Instructions for the task:
Write out again the lines from the line with "Improves Curb" up to and including the line with "Show All Package Items", exactly as they stand below, and skip any picture.

[Saved entries]
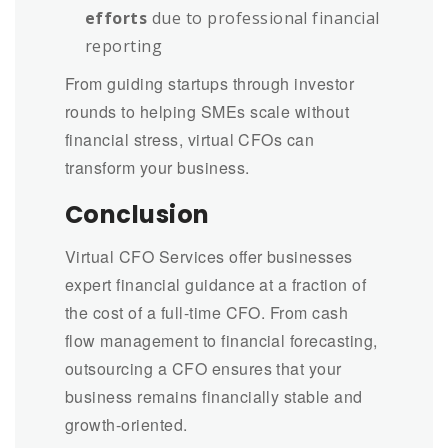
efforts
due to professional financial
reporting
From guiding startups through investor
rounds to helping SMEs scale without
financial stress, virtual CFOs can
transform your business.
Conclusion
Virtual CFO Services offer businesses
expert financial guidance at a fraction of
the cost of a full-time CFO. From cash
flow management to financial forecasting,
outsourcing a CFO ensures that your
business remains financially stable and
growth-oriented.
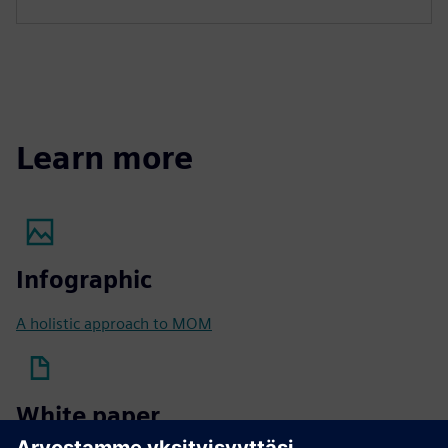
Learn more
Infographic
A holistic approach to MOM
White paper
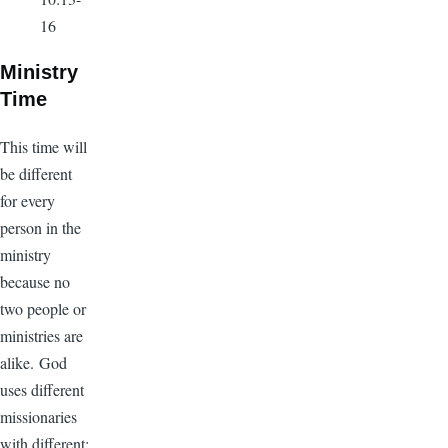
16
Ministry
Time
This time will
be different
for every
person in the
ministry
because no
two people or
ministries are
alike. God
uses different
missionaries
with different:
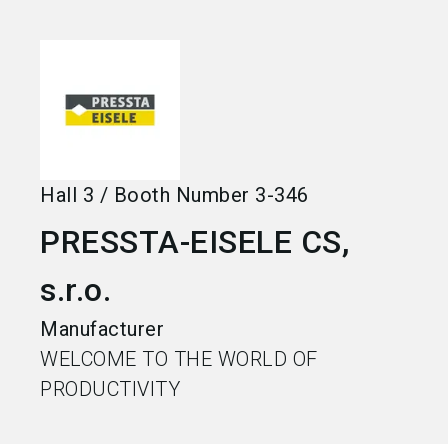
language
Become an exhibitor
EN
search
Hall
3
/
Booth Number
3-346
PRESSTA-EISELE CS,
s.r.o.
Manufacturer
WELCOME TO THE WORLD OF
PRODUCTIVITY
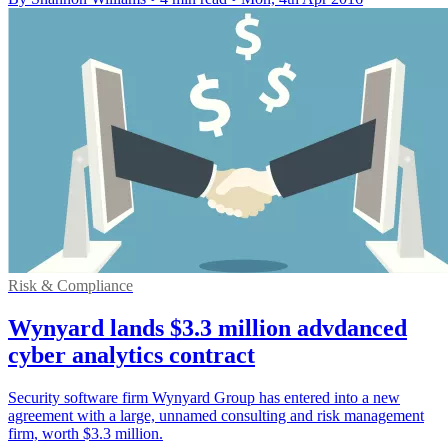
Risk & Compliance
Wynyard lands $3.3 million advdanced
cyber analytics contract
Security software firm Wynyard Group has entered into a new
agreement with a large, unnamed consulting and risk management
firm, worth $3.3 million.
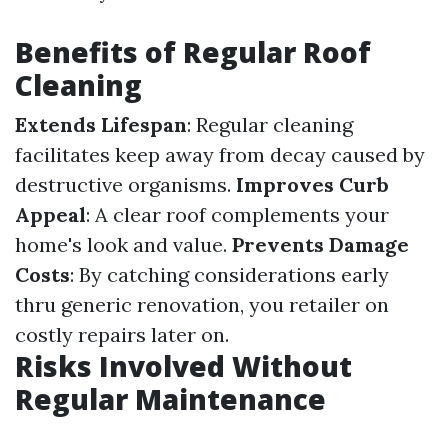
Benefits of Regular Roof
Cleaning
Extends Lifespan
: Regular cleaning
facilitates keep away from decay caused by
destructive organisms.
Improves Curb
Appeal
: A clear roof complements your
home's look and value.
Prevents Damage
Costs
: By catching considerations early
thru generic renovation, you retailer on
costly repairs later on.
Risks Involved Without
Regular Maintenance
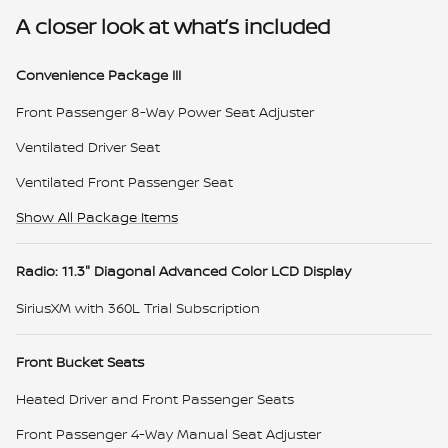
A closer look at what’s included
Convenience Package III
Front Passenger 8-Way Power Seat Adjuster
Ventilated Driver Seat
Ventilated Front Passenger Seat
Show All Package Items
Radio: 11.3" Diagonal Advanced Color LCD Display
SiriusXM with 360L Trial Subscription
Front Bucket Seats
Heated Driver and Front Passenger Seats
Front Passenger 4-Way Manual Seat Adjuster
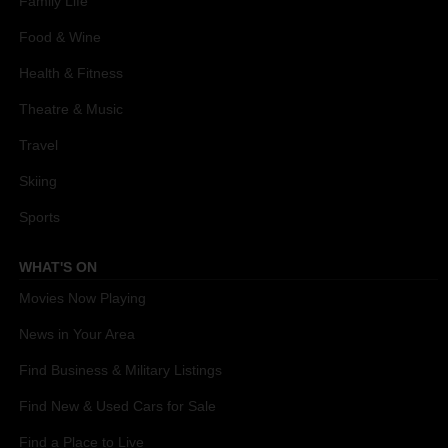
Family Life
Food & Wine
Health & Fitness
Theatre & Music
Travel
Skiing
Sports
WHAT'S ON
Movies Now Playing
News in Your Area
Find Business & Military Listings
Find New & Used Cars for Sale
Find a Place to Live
==
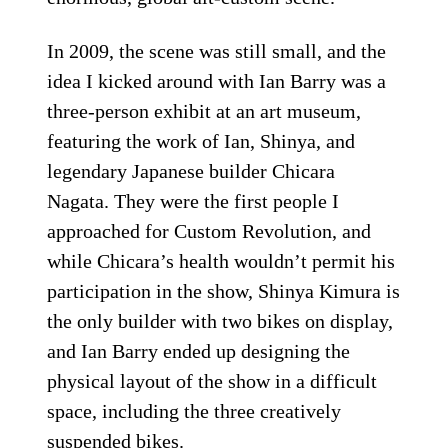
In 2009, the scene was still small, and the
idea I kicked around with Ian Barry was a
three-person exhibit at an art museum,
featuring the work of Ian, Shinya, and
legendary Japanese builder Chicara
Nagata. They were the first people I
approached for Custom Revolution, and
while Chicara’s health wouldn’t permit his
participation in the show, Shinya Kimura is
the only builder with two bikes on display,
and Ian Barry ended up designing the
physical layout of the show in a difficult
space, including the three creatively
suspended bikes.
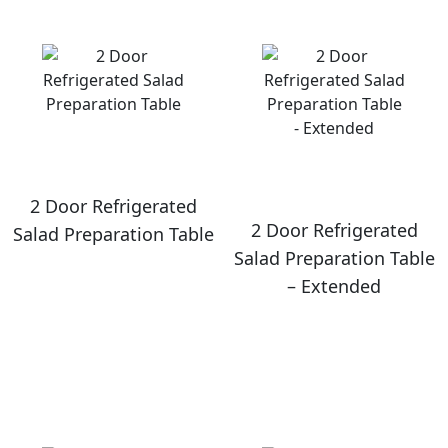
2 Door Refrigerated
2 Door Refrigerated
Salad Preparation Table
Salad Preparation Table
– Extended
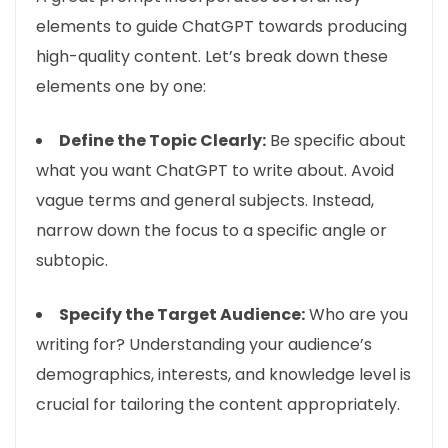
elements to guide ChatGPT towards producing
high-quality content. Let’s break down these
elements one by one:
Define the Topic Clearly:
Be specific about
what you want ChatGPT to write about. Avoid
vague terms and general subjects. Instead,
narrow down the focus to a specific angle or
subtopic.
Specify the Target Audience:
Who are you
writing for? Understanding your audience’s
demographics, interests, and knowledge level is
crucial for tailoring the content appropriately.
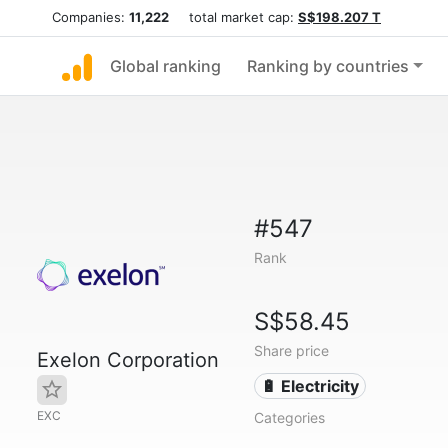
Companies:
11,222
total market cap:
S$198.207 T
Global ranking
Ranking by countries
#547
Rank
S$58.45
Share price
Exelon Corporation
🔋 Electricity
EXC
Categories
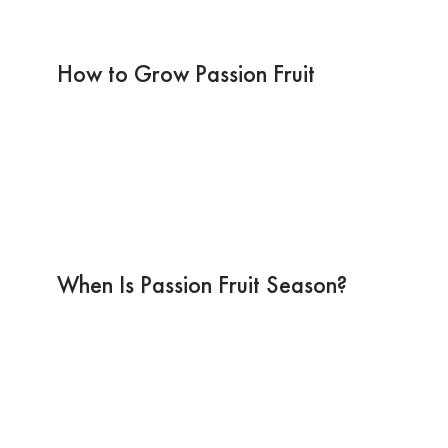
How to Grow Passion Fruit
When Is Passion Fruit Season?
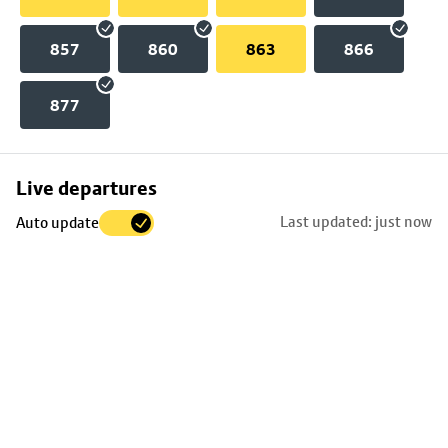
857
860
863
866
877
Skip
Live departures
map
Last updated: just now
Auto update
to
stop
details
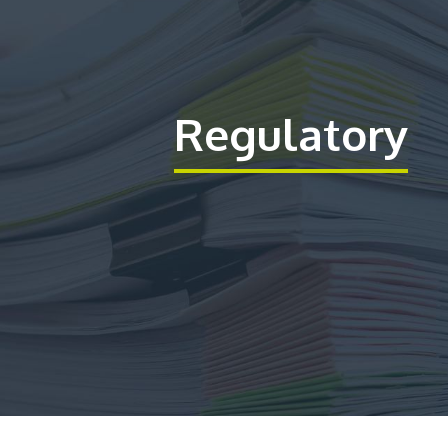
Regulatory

Written solution:
Improves Curb
Appeal
: A clear roof complements your
home's look and value.
Prevents Damage
Costs
: By catching considerations early
thru generic renovation, you retailer on
costly repairs later on.
Risks Involved Without
Regular Maintenance
A closer look at what’s included
Convenience Package III
Front Passenger 8-Way Power Seat Adjuster
Ventilated Driver Seat
Ventilated Front Passenger Seat
Show All Package Items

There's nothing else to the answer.